As you can probably tell from my previous review history, I’m not one to pass up a YA dystopian. In fact, I actively seek them out. Today I’m going to talk about a series I particularly enjoy, the Bumped series, by Megan McCafferty. I read Bumped, the first book in the series, around the time Bookmarks began, actually, and recently came across the news of a sequel. I was intrigued . . . Bumped had seemed like a standalone novel to me. I immediately called my favorite indie bookstore and had them put it on hold for me, then realized that their holds room would be closed by the time I could get there. Long story short, it was very dramatic, but I eventually procured a lovely hardcover copy of Thumped, an excellent sequel with one of the best follow-up covers I’ve ever seen. Also those titles.
Anyway. The world of Bumped isn’t that far from our own: a dystopian society in which teenagers are aggressively encouraged to ‘bump,’ aka have as many babies as they can and then sell them to adoptive adults. This practice is necessitated by a worldwide plague that causes sterilization sometime between ages 18 and 21. America’s solution to the problem was simply to glorify sex and reward pregnancy from the earliest age possible. Twins Melody and Harmony grew up separated in this world, Melody being prepped for the highest profile of clients and Harmony being raised to marry at thirteen and live in her religious settlement, Goodside.
Melody and Harmony meet and explore the culture each could’ve been raised in, and neither of them is sure they like what they see. Though neither of them had thought to seriously question the worlds they grew up in, they show each other some of the ostentatious problems they hadn’t noticed before.
I loved Bumped, and even though Thumped could’ve had a less bland ending (not really a spoiler, right?), it was also a worthwhile book.
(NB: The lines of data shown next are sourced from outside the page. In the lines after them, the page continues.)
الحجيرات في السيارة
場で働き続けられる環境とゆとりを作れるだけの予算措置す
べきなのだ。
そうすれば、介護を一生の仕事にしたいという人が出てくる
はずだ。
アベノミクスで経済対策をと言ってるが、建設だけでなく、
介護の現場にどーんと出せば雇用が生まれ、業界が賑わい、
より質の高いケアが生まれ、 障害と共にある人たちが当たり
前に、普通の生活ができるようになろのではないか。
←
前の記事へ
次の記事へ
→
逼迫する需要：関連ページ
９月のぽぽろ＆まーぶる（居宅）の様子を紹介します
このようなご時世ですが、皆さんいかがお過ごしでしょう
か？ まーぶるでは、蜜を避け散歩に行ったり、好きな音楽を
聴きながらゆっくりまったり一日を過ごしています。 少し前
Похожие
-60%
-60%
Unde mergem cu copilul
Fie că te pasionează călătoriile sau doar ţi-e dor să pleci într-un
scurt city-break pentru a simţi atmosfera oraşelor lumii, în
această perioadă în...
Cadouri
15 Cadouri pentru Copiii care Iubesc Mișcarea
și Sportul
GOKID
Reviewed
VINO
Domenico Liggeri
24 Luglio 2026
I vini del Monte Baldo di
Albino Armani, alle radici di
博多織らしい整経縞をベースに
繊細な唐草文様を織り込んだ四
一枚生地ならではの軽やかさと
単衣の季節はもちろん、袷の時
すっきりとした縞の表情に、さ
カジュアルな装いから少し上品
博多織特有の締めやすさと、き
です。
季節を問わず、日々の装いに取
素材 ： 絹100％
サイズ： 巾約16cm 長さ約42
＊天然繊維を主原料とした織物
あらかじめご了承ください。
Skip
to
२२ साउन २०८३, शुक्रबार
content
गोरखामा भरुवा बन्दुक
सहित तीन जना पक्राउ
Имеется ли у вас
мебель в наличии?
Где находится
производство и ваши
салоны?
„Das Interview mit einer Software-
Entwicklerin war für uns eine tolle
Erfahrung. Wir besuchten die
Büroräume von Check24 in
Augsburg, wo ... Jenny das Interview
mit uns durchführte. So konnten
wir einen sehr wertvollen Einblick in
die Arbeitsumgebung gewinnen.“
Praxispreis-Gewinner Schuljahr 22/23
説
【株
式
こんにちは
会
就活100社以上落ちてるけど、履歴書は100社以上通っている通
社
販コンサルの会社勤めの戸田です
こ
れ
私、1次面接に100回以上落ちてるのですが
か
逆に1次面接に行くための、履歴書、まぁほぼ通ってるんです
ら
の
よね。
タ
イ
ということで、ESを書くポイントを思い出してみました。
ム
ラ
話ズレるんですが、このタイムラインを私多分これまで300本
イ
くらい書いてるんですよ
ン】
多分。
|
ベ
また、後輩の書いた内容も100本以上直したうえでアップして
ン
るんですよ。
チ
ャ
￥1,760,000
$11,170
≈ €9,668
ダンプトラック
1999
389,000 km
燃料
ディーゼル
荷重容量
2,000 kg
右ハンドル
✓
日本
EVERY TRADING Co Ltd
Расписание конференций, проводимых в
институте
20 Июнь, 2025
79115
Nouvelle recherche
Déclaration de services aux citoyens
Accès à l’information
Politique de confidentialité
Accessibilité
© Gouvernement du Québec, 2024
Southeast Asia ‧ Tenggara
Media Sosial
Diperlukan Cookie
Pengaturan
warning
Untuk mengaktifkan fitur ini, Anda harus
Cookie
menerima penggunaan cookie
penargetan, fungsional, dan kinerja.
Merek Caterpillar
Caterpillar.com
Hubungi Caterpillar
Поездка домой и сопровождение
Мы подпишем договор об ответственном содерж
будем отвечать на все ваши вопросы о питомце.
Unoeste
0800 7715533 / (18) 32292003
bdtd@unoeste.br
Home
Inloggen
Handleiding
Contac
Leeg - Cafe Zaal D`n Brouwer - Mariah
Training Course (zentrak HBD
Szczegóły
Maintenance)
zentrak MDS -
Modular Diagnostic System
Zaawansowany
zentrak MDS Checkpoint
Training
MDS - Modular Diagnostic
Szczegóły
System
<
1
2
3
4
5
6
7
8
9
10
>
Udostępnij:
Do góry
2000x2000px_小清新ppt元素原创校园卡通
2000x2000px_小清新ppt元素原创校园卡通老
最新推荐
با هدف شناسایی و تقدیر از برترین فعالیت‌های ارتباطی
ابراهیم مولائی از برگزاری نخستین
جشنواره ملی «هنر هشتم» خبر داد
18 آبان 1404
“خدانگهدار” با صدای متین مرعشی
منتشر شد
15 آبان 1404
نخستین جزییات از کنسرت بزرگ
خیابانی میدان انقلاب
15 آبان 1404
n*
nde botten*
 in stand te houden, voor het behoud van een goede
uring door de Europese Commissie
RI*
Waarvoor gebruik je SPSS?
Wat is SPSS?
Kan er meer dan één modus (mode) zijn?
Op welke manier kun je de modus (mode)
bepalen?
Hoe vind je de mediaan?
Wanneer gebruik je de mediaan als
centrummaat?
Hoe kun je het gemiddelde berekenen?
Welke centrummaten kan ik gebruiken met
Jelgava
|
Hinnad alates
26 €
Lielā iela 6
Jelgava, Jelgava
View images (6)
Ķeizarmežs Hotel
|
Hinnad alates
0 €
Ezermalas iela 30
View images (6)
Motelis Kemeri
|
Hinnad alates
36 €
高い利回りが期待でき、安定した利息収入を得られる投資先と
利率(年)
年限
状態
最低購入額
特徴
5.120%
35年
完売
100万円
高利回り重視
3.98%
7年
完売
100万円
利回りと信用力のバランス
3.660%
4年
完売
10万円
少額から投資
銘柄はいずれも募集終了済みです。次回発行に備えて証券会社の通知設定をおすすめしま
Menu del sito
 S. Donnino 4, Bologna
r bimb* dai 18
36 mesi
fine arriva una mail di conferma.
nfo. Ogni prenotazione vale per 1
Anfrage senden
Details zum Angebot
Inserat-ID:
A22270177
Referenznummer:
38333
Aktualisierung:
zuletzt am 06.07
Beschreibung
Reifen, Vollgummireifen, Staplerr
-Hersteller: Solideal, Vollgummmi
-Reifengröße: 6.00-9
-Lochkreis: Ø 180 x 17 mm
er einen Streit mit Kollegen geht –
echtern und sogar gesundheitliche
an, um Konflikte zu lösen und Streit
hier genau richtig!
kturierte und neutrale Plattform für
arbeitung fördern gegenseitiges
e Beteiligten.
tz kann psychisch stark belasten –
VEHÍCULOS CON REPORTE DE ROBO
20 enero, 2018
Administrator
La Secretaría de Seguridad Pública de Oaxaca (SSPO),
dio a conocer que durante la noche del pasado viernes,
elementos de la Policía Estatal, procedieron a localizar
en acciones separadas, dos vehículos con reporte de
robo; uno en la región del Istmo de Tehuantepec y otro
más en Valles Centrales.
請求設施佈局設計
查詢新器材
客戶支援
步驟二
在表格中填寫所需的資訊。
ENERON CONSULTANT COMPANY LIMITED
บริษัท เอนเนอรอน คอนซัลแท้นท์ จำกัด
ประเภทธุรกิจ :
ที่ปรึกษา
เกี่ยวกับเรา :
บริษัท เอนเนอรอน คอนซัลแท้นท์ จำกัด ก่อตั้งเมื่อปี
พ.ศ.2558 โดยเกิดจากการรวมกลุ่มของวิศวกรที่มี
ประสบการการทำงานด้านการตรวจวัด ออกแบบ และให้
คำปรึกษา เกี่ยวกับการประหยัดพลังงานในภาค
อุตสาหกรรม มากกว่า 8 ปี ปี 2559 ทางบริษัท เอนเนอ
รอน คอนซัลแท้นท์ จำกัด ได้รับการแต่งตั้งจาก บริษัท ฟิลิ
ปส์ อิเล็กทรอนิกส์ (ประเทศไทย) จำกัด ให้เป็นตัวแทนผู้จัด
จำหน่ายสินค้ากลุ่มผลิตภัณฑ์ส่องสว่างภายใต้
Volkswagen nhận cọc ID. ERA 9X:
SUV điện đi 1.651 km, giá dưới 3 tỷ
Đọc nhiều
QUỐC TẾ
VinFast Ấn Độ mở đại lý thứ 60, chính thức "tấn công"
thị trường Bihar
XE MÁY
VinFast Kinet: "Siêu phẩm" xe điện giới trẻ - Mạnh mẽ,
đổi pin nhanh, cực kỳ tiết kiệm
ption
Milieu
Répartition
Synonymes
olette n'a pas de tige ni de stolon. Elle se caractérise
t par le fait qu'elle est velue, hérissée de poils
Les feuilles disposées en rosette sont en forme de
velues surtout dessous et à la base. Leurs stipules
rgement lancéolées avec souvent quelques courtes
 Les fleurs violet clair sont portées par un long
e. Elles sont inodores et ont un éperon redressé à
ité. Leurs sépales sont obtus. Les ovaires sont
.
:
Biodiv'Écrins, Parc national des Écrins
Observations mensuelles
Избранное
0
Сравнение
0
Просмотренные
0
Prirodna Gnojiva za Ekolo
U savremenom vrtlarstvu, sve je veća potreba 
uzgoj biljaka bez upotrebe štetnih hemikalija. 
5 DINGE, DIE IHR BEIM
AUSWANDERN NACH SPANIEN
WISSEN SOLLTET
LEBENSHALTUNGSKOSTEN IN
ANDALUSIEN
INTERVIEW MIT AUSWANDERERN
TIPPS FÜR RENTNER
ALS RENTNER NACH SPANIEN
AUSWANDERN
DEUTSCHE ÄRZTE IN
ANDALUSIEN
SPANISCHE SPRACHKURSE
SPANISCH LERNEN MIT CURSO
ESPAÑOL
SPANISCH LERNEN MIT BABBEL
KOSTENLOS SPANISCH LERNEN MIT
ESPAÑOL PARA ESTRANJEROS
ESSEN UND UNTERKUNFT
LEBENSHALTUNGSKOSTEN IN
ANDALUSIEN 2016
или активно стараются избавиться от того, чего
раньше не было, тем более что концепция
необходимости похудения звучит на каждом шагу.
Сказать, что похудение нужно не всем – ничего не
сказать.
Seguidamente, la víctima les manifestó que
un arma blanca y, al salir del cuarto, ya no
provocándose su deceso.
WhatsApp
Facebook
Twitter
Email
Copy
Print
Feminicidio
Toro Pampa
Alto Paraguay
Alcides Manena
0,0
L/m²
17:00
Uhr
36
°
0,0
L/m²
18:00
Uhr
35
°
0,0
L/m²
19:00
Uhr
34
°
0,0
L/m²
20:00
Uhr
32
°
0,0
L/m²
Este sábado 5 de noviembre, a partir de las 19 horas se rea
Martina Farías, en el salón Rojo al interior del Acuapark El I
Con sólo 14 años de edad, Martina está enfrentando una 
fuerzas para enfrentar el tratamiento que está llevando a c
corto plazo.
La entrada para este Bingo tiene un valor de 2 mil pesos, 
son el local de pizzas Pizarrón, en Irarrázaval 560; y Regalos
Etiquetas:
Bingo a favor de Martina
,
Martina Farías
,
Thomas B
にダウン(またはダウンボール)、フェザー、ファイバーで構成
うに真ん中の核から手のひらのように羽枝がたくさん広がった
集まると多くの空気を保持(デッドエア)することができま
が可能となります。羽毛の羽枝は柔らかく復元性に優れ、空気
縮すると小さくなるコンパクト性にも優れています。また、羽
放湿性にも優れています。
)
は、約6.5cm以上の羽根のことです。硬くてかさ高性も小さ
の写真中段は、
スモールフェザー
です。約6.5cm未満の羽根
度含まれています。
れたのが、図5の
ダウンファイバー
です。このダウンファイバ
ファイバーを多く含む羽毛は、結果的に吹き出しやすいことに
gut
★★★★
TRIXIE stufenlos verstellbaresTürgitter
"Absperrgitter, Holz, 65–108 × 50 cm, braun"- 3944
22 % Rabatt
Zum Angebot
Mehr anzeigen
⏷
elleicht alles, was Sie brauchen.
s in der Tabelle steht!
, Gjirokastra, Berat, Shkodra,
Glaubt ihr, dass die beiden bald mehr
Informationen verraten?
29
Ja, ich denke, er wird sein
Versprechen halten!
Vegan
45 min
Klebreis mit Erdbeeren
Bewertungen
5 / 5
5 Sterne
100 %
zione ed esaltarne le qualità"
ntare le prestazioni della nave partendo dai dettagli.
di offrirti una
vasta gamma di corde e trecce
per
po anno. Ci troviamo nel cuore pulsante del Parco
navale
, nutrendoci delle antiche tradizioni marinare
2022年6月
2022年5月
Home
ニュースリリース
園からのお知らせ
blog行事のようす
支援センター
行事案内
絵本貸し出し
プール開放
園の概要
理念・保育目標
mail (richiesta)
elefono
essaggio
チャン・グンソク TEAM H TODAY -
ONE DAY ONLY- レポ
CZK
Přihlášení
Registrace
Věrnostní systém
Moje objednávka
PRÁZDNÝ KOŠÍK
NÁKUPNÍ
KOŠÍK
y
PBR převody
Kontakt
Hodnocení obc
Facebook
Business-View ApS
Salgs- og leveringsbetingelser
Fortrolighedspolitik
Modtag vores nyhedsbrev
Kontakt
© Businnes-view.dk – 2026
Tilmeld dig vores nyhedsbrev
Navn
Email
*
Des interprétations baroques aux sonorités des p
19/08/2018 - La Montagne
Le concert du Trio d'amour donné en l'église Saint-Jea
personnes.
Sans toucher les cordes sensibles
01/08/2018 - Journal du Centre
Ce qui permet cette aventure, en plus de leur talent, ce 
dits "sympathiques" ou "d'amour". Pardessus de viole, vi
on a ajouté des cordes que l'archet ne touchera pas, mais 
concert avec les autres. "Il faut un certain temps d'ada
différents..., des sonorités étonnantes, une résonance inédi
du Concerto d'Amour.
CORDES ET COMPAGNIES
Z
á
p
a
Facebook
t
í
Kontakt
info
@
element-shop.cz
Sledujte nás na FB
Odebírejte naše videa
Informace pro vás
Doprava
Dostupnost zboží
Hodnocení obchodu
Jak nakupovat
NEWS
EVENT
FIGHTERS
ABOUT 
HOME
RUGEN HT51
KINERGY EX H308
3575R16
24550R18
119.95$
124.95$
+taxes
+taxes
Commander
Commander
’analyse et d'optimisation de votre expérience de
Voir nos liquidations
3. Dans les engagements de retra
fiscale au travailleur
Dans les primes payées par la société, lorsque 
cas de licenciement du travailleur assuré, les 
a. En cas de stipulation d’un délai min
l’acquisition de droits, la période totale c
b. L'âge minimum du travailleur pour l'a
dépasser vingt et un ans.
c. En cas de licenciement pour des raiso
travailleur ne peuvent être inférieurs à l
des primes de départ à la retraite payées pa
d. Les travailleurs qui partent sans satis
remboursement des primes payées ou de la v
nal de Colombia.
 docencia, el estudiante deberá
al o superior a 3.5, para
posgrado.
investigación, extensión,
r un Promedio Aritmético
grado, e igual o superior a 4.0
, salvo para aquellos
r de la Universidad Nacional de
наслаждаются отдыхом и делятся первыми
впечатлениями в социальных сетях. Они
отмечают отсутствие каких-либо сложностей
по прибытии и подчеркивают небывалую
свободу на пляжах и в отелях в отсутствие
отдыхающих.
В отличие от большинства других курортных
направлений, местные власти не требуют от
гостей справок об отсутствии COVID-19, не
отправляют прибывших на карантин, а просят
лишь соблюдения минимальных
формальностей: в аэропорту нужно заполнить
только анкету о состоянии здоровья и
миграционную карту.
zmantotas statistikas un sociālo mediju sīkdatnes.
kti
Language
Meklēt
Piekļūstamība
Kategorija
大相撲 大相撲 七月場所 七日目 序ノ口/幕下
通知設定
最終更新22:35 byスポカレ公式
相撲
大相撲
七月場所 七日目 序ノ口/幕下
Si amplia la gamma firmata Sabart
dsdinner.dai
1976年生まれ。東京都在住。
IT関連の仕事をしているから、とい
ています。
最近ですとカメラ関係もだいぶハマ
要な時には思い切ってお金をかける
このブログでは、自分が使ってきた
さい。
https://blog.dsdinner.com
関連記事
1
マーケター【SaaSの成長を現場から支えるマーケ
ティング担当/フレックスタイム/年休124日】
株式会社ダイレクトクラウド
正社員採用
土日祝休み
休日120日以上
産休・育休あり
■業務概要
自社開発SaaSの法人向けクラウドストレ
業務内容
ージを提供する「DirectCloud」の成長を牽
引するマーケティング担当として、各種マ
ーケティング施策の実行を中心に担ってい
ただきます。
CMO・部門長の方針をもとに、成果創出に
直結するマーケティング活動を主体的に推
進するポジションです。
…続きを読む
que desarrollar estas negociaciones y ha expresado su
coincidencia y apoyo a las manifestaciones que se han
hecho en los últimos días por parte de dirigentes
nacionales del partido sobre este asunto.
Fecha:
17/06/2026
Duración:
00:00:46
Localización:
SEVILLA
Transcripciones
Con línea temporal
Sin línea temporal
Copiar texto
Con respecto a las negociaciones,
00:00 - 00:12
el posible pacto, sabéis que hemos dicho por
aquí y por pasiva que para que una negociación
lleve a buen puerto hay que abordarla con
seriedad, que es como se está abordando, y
I really like books that have obviously been written to get a message across, as was the case with Bumped and Thumped. They’re almost a political statement rather than an actual series, considering such issues as [kinda spoiler] contraception and reproductive rights and religious corruption. [end kinda spoiler] They were very thoughtful books and, in my opinion, fantastic for school projects (my independent reading unit centered around Thumped this year) because they deal with a wide range of current issues and are also a good read. If you’re looking for a dark dystopian like Divergent or The Hunger Games you might be a little bit disappointed, but if you’re happy to sit back and wade through some girl talk and futuristic pregnancy dialect (the language of the book is “for seriously janked,” as they’d say in the book), it’ll most likely be worth your time.
I’ve heard Megan McCafferty has other great books out there, and I’m definitely looking forward to searching through her entry in my library’s catalogue.